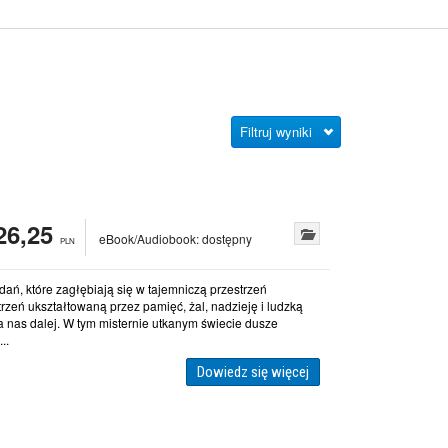
Filtruj wyniki
26,25
eBook/Audiobook:
dostępny
PLN
dań, które zagłębiają się w tajemniczą przestrzeń
rzeń ukształtowaną przez pamięć, żal, nadzieję i ludzką
a nas dalej. W tym misternie utkanym świecie dusze
..
Dowiedz się więcej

Problem description: Only the lines from the one with "rzeń ukształtowaną przez" through the end of the records above are to be copied, exactly as written.

Output:
rzeń ukształtowaną przez pamięć, żal, nadzieję i ludzką
a nas dalej. W tym misternie utkanym świecie dusze
..
Dowiedz się więcej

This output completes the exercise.